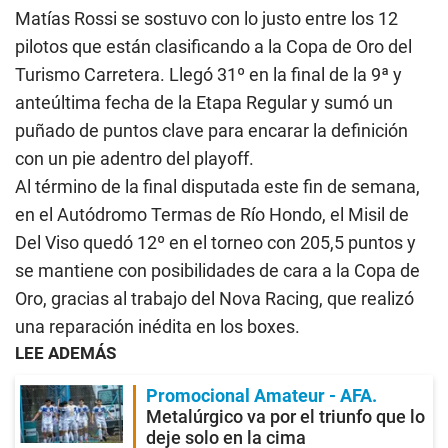
Matías Rossi se sostuvo con lo justo entre los 12
pilotos que están clasificando a la Copa de Oro del
Turismo Carretera. Llegó 31º en la final de la 9ª y
anteúltima fecha de la Etapa Regular y sumó un
puñado de puntos clave para encarar la definición
con un pie adentro del playoff.
Al término de la final disputada este fin de semana,
en el Autódromo Termas de Río Hondo, el Misil de
Del Viso quedó 12º en el torneo con 205,5 puntos y
se mantiene con posibilidades de cara a la Copa de
Oro, gracias al trabajo del Nova Racing, que realizó
una reparación inédita en los boxes.
LEE ADEMÁS
Promocional Amateur - AFA
Metalúrgico va por el triunfo que lo
deje solo en la cima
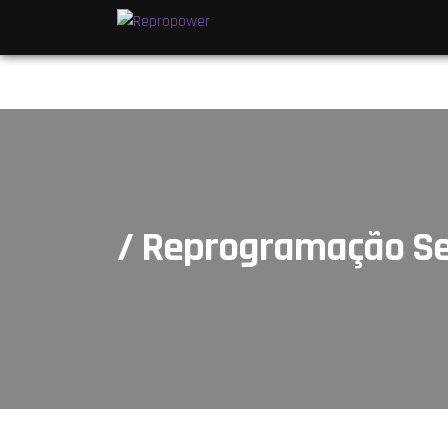
/ Reprogramação S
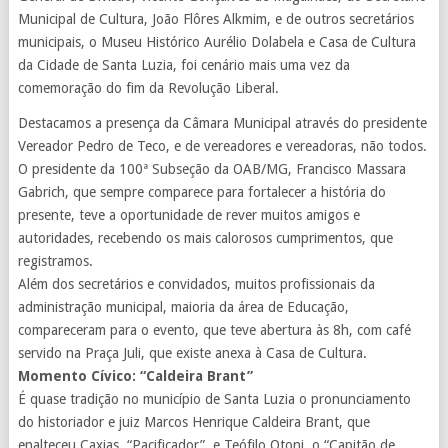
Municipal de Cultura, João Flôres Alkmim, e de outros secretários
municipais, o Museu Histórico Aurélio Dolabela e Casa de Cultura
da Cidade de Santa Luzia, foi cenário mais uma vez da
comemoração do fim da Revolução Liberal.
Destacamos a presença da Câmara Municipal através do presidente
Vereador Pedro de Teco, e de vereadores e vereadoras, não todos.
O presidente da 100ª Subseção da OAB/MG, Francisco Massara
Gabrich, que sempre comparece para fortalecer a história do
presente, teve a oportunidade de rever muitos amigos e
autoridades, recebendo os mais calorosos cumprimentos, que
registramos.
Além dos secretários e convidados, muitos profissionais da
administração municipal, maioria da área de Educação,
compareceram para o evento, que teve abertura às 8h, com café
servido na Praça Juli, que existe anexa à Casa de Cultura.
Momento Cívico: “Caldeira Brant”
É quase tradição no município de Santa Luzia o pronunciamento
do historiador e juiz Marcos Henrique Caldeira Brant, que
enalteceu Caxias, “Pacificador”, e Teófilo Otoni, o “Capitão de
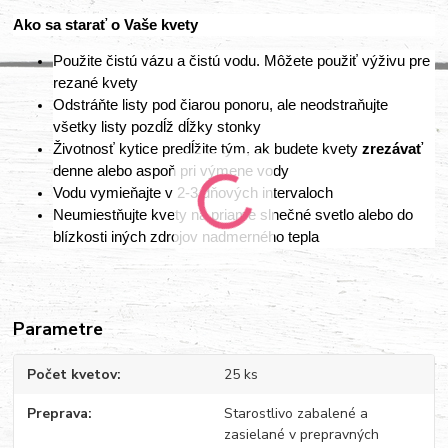
Ako sa starať o Vaše kvety
Použite čistú vázu a čistú vodu. Môžete použiť výživu pre
rezané kvety
Odstráňte listy pod čiarou ponoru, ale neodstraňujte
všetky listy pozdĺž dĺžky stonky
Životnosť kytice predĺžite tým, ak budete kvety
zrezávať
denne alebo aspoň pri výmene vody
Vodu vymieňajte v 2-3 dňových intervaloch
Neumiestňujte kvety na priame slnečné svetlo alebo do
blízkosti iných zdrojov nadmerného tepla
Parametre
Počet kvetov
25 ks
Preprava
Starostlivo zabalené a
zasielané v prepravných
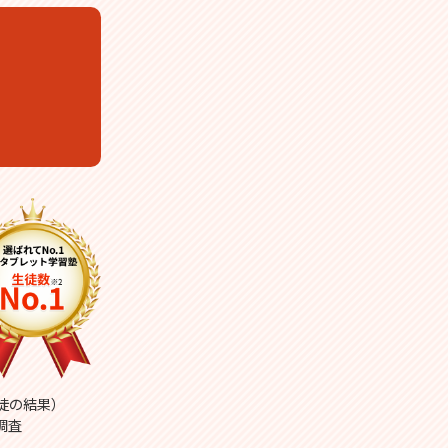
生徒の結果）
調査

• • • •

Assignment →
The answer must be an exact copy of the records, with no pictures in it.

Answer to this task →
Matías Rossi se sostuvo con lo justo entre los 12
pilotos que están clasificando a la Copa de Oro del
Turismo Carretera. Llegó 31º en la final de la 9ª y
anteúltima fecha de la Etapa Regular y sumó un
puñado de puntos clave para encarar la definición
con un pie adentro del playoff.
Al término de la final disputada este fin de semana,
en el Autódromo Termas de Río Hondo, el Misil de
Del Viso quedó 12º en el torneo con 205,5 puntos y
se mantiene con posibilidades de cara a la Copa de
Oro, gracias al trabajo del Nova Racing, que realizó
una reparación inédita en los boxes.
LEE ADEMÁS
Promocional Amateur - AFA
Metalúrgico va por el triunfo que lo
deje solo en la cima
/ Reprogramação S
Municipal de Cultura, João Flôres Alkmim, e de outros secretários
municipais, o Museu Histórico Aurélio Dolabela e Casa de Cultura
da Cidade de Santa Luzia, foi cenário mais uma vez da
comemoração do fim da Revolução Liberal.
Destacamos a presença da Câmara Municipal através do presidente
Vereador Pedro de Teco, e de vereadores e vereadoras, não todos.
O presidente da 100ª Subseção da OAB/MG, Francisco Massara
Gabrich, que sempre comparece para fortalecer a história do
presente, teve a oportunidade de rever muitos amigos e
autoridades, recebendo os mais calorosos cumprimentos, que
registramos.
Além dos secretários e convidados, muitos profissionais da
administração municipal, maioria da área de Educação,
compareceram para o evento, que teve abertura às 8h, com café
servido na Praça Juli, que existe anexa à Casa de Cultura.
Momento Cívico: “Caldeira Brant”
É quase tradição no município de Santa Luzia o pronunciamento
do historiador e juiz Marcos Henrique Caldeira Brant, que
enalteceu Caxias, “Pacificador”, e Teófilo Otoni, o “Capitão de
Ako sa starať o Vaše kvety
Použite čistú vázu a čistú vodu. Môžete použiť výživu pre
rezané kvety
Odstráňte listy pod čiarou ponoru, ale neodstraňujte
všetky listy pozdĺž dĺžky stonky
Životnosť kytice predĺžite tým, ak budete kvety
zrezávať
denne alebo aspoň pri výmene vody
Vodu vymieňajte v 2-3 dňových intervaloch
Neumiestňujte kvety na priame slnečné svetlo alebo do
blízkosti iných zdrojov nadmerného tepla
Parametre
Počet kvetov
25 ks
Preprava
Starostlivo zabalené a
zasielané v prepravných
生徒の結果）
調査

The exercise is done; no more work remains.